Remember: since we're working with finite fields, -3 is actually equivalent to p - 3, where p is the modulus of the field. In square_root/mod.rs, you can confirm that the variable fake_root is indeed equal to p - 3.

This is the issue in sroot0: we allow negative numbers (or "really big number" since we're talking about finite fields), which introduces ambiguity.

To fix this, we need to implement a range check: we constrain the input to a defined range.

You must decide in advance what that range should be. You can’t simply say, “I’ll limit to positive numbers,” because remember—there’s no inherent concept of negative numbers in a finite field.

For example, if your field’s prime is p, you could constrain the range to [0, p/2], but that’s still a pretty large range.

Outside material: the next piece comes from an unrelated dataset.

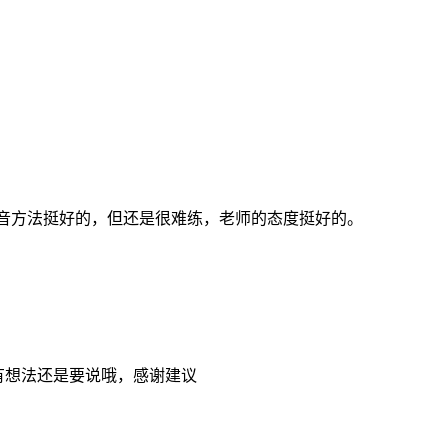
音方法挺好的，但还是很难练，老师的态度挺好的。
 以后有想法还是要说哦，感谢建议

In this example, we’ll restrict the input to a smaller range of [1, 10]. This resolves the issue because p is very large, making it impossible that an unintended negative value wraps around in our finite field.
However, if we were working in $\mathbb{F}_{11}$ this constraint would be ineffective because values would naturally wrap around within a much smaller range.

This highlights an important point: when designing constraints, we must always consider the size of the field and how modular arithmetic interacts with our logic. A constraint that works well in a large prime field might be completely useless in a smaller one!

Casino: more range checks

I'm a casino owner, and I want to prove that our total revenue this month was less than $1M, without revealing the exact amounts.

In our casino, revenue comes from one source: customer deposits when they buy chips. We don’t account for payouts because let’s be real… the casino never loses. 😏

To protect financial privacy, the IRS has implemented a zero-knowledge system, allowing us to input all deposits and generate a proof verifying that our total revenue stays below $1M, without disclosing individual deposit amounts. This ensures customer anonymity while maintaining transparency.

For the proof to be valid, every deposit must be accounted for:

No transaction can be erased or modified.
The proof must reflect the exact total of all deposits.
Amounts cannot be negative.

This guarantees that the casino cannot manipulate the numbers, while still keeping deposit details confidential.

But… what if there’s still a flaw? 🤔

In casino0.rs, we avoided the same mistake made in mul0: here, the public output is correctly constrained.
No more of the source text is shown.